Speaking at an expanded meeting of the Defense Ministry Board, which includes Defense Minister Sergei Shoigu, Putin said the current geopolitical conditions demanded “swift actions.” He identified potential threats, including U.S. missile defense deployment, further eastward NATO expansion and militarization of the Arctic. “All these challenges … all of this directly affects our national interests and, accordingly, defines the placement of our priorities,” Putin said.
But analysts said Russia’s military modernization effort faces major problems, including incorrect assessment of the threats to the nation.
“There is no anti-Russia conspiracy inspired by Washington, and there is no coordinated anti-Russian policy in the world,” said Konstantin Oznobishchev, director of the Institute for Strategic Assessment.
In 2007, Russia embarked on one of the most ambitious military reforms in its history, announcing plans to spend more than 23 trillion rubles ($750 billion) by 2020 to completely overhaul its military hardware.
Former Defense Minister Anatoly Serdyukov rooted out much of the cumbersome Soviet legacy from the defense sector, drawing praise from pundits for introducing a more mobile and well-knit command structure and improving cooperation between branches of the armed forces. Some of Serdyukov’s actions were seen as too aggressive, however, such as the dismissal of over 60 percent of the officer class, and he was unpopular among much of the top brass.
Following Serdyukov’s dismissal in November amid a corruption scandal at Defense Ministry agency Oboronservis, observers have been watching closely to see whether Shoigu shifts course.
Putin opened Tuesday’s meeting by praising Shoigu, a longtime ally of the president, and General Staff head Valery Gerasimov, who was also appointed to his post in November. Regarding the reforms, the president said: “Overall, it’s a complex process. Without question, you can’t follow templates, but … there must not be constant seesawing or endless revisions of prior decisions.”
So far, the new defense minister has only revised some peripheral aspects of Serdyukov’s reforms, leaving “the key structural elements” intact, Dmitry Gorenburg, a senior analyst at Harvard’s Davis Center for Russian and Eurasian Studies, said in a blog post. Shoigu has restored the Soviet-era military education scheme but kept brigades as the military’s most important units, Gorenburg noted.
Oznobischev said he doesn’t think it matters who occupies the helm of the Defense Ministry. “The main problem is that our military policy lacks strategy,” he said. “For instance, we do not know why we need to spend 23 trillion [rubles] on weapons purchases.”
The massive state armaments program has been a major point of contention in the government.
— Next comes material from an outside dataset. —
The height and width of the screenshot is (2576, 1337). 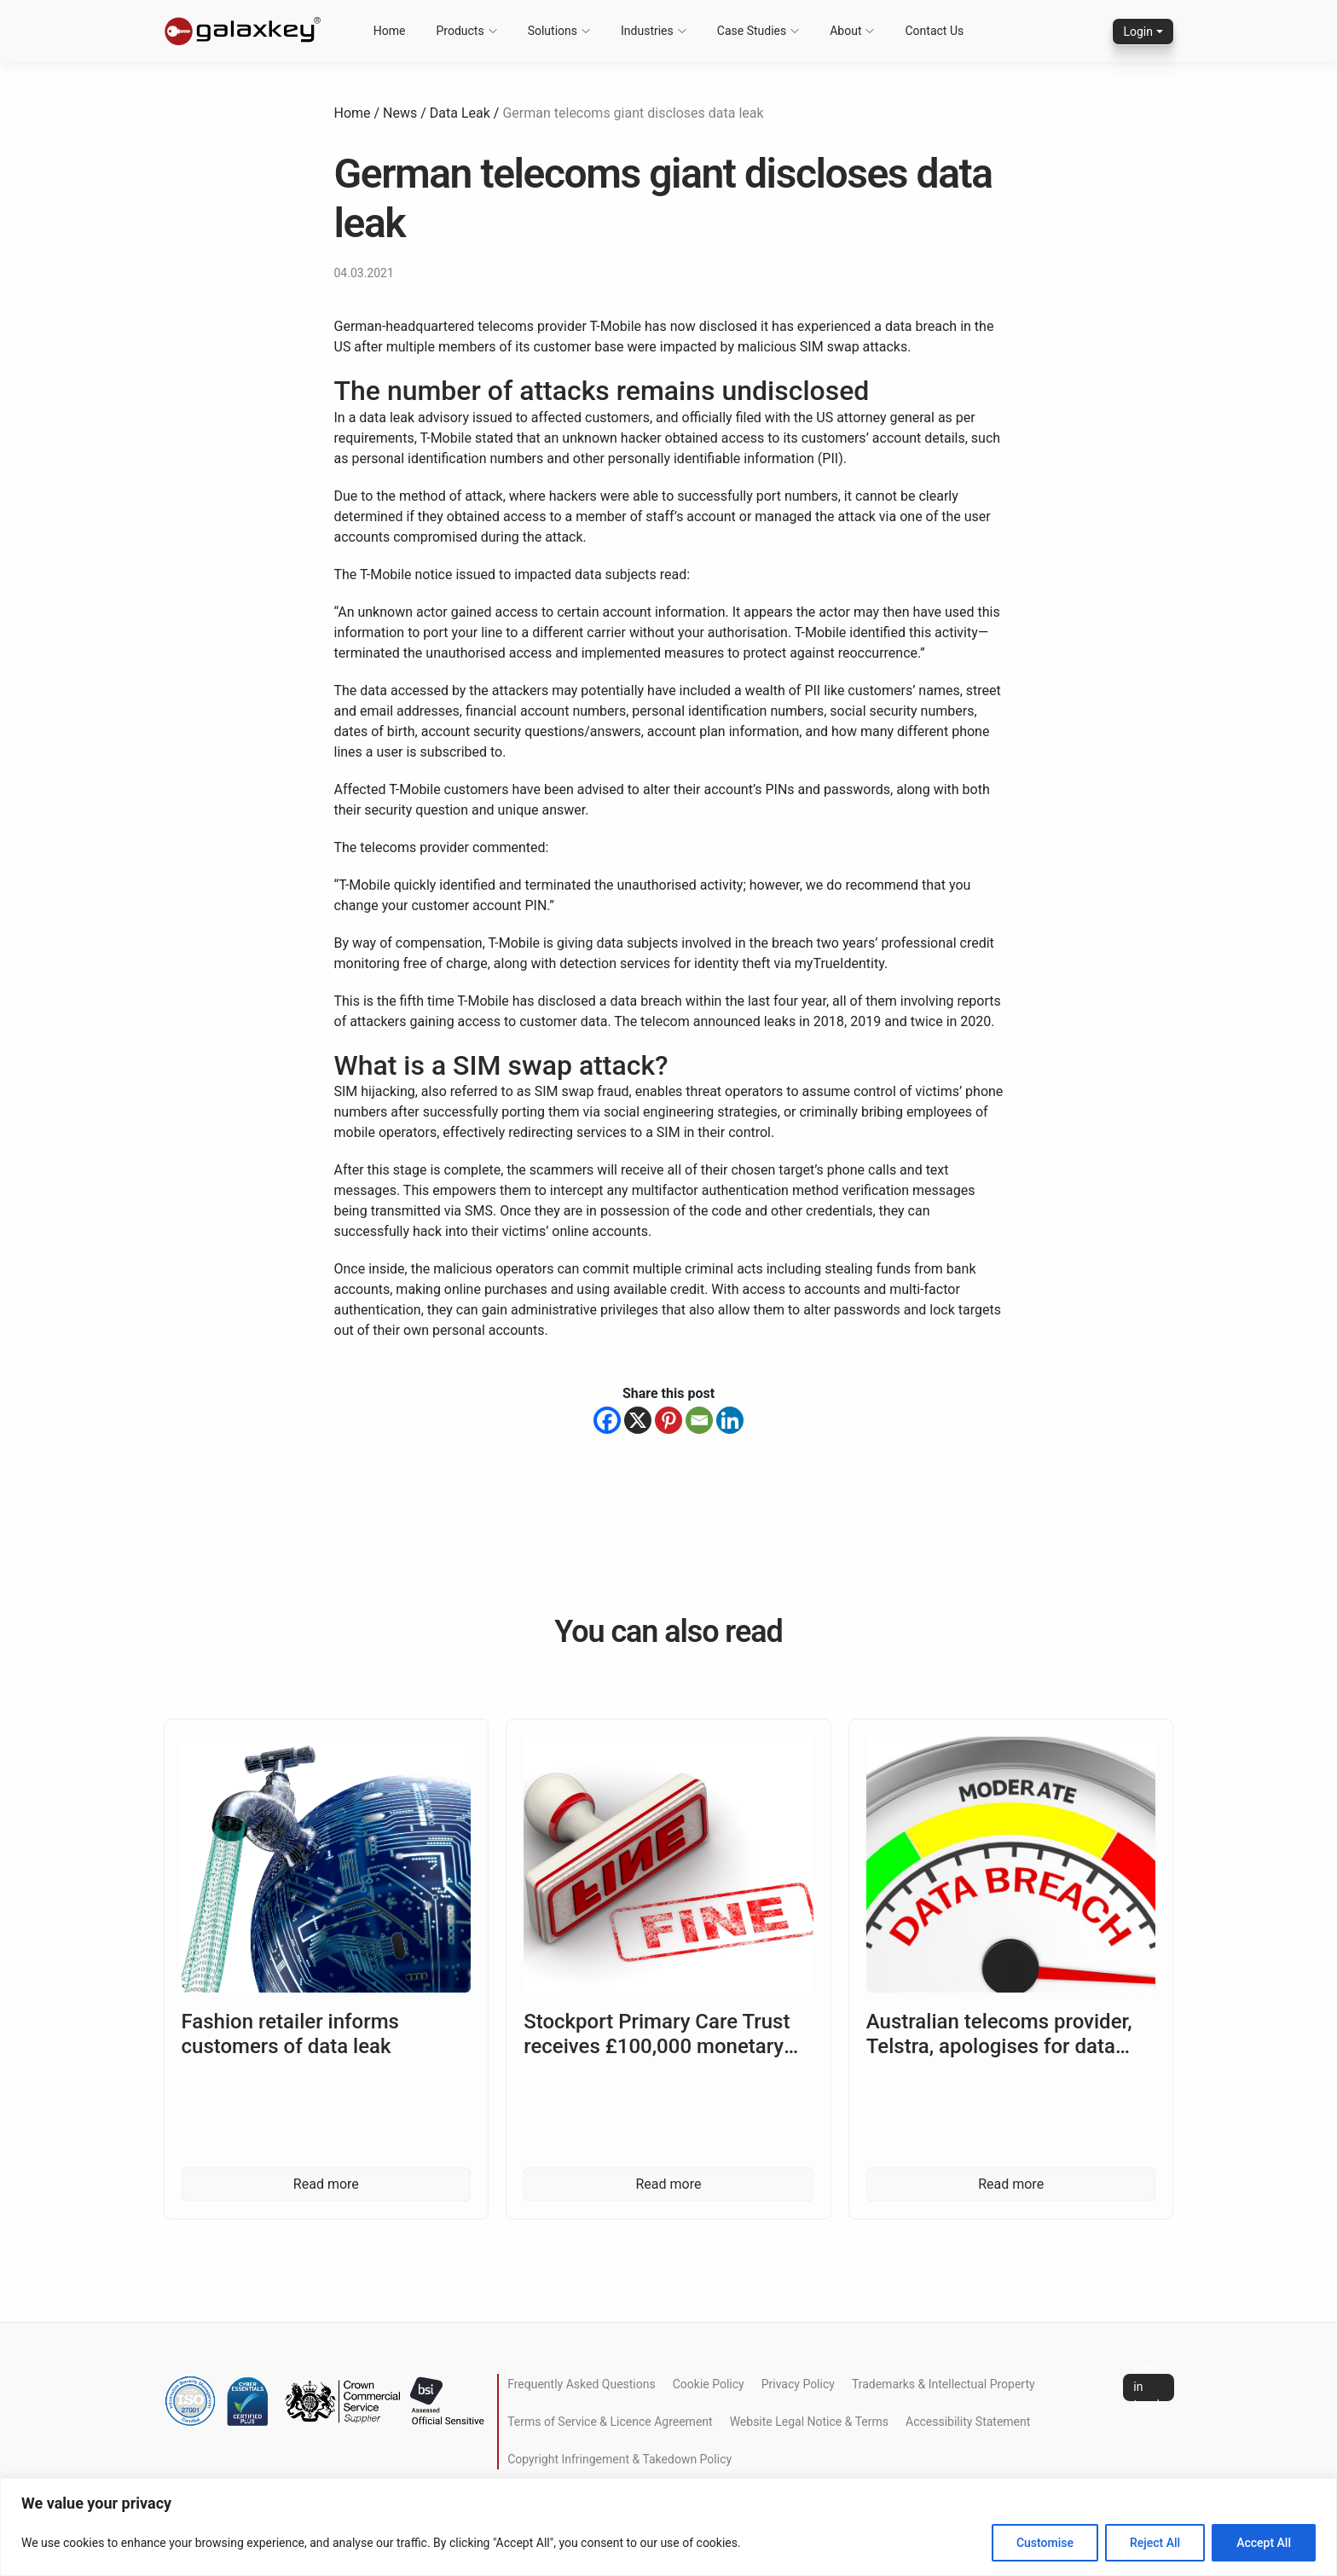 I want to click on Customise, so click(x=1045, y=2543).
In September 2011, Finance Minister Alexei Kudrin was dismissed from his post by President Dmitry Medvedev, ostensibly over Kudrin’s conviction that too much money was being budgeted for arms expenditures.
On Tuesday, Putin insisted that all provisions of the state armaments program be fulfilled.
The president also touched on various hot-button issues facing the military, giving assurances that the term of mandatory military service will not be increased beyond the current 12 months and demanding that all officers receive housing, as they had been promised.